If you’ve recently had a loved one pass away, you may be wondering what happens to a mortgage when the borrower dies. Unfortunately, there is no one cut-and-dried answer to this question. It depends on who applied for the loan and whether or not the surviving family members want to keep the property.
In light of that, we’ve created a guide to this situation below. Keep reading to learn what happens to mortgage debts after the homeowner passes away.
- Under federal law, a relative who inherits real estate has the right to assume the mortgage and make payments without requalifying.
- If no one assumes responsibility for a mortgage, the lender is within their rights to pursue foreclosure.
- If you sell an inherited property, you can keep the equity left after the mortgage is paid off.
What happens to a mortgage when someone dies?
Typically, your state will take care of resolving your debts before any assets are passed on to family members and other loved ones. However, the process works a bit differently with mortgage debts. Put simply, unless you took out your mortgage loan with a co-borrower, there is no law that says anyone has to take over the mortgage payments and pay off the loan.
Under federal law, lenders must allow family members the freedom of assuming the mortgage loan after death, which means that, if a family member should inherit the home, they can automatically continue making the mortgage payments without going through the underwriting process to qualify for the home loan first.
That said, if the homeowner dies and no one assumes the responsibility for the monthly payments, the mortgage lender is within their rights to pursue foreclosure after the death of the borrower.
Who is responsible for a mortgage after the borrower dies?
As we mentioned above, if the borrower dies, the requirements for assuming the mortgage after death will depend on whether or not there was a co-signer or co-borrower.
Paying the mortgage after the death of a spouse
To start, assumption of a mortgage after the death of a spouse is common because typically the surviving spouse applied for the loan with the deceased individual. In this scenario, the surviving spouse would need to prepare to assume the loan. They would be responsible for continuing to make mortgage payments.
In truth, the above scenario is why many couples invest in life insurance. That way, if one spouse dies, the other can use the life insurance payment to pay off the mortgage. However, in the event that you have a reverse mortgage, you will not be responsible for paying off the mortgage until the last borrower dies or is unable to keep living in the home.
Paying the mortgage after the death of a parent or loved one
On the other hand, if you were not a co-borrower on any of the deceased’s home loans, you’re under no responsibility to assume the mortgage. In this case, you have three options:
- You can decide to keep the home: At that point, you would ask the mortgage lender about transferring the mortgage after death. After that was done, you would assume responsibility for making the remaining mortgage payments.
- You can sell the property: if you decide to sell the home, the mortgage would be paid off in full upon the sale and you would get to keep any excess proceeds.

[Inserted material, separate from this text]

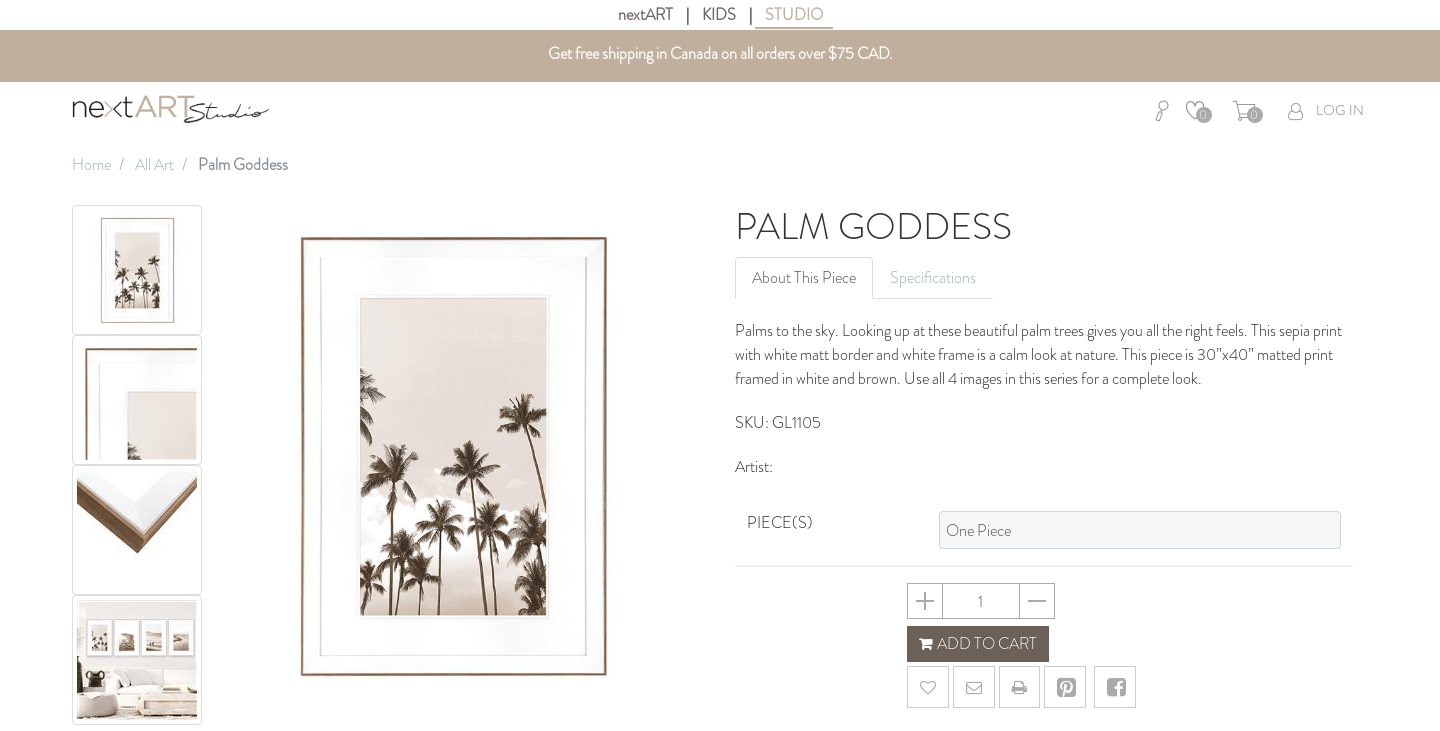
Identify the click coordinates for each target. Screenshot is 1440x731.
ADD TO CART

- You can do nothing: If you decide not to take any action, eventually, the mortgage lender will foreclose on the property. Keep in mind that foreclosure can occur even if your name is on the deed but not on the mortgage at the time of death.
What happens to a mortgage when the lender dies?
Last but not least, it’s also worth discussing what happens to a mortgage when the lender dies. Again, the answer to this question depends on how the deceased individual’s estate is handled. In some cases, you will owe your remaining mortgage payments directly to the lender’s estate.
However, in other cases, the estate may sell the debt to another loan servicer. In that case, you would then be responsible for paying the new loan servicer.
The bottom line
At the end of the day, what happens to a mortgage after a borrower dies depends on what has to happen to the property. For example, if you want to keep the property in the family, estate planning is going to be key. In this case, you’re going to want to designate a beneficiary for the property, ideally someone who will be able to afford the mortgage payments.
However, if you are less concerned with keeping the property, the person managing your affairs can simply sell the home and use the proceeds to pay off the mortgage loan.